▶ **Exercise prompt**
Type the data below again exactly. Omit all pictures.

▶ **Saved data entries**
=== Section Start ===

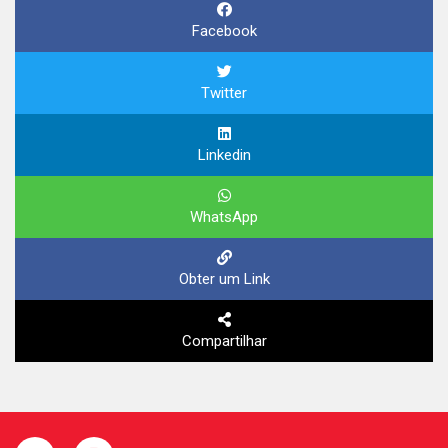
Facebook
Twitter
Linkedin
WhatsApp
Obter um Link
Compartilhar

=== Section End ===

▶ **Task solution**
Facebook
Twitter
Linkedin
WhatsApp
Obter um Link
Compartilhar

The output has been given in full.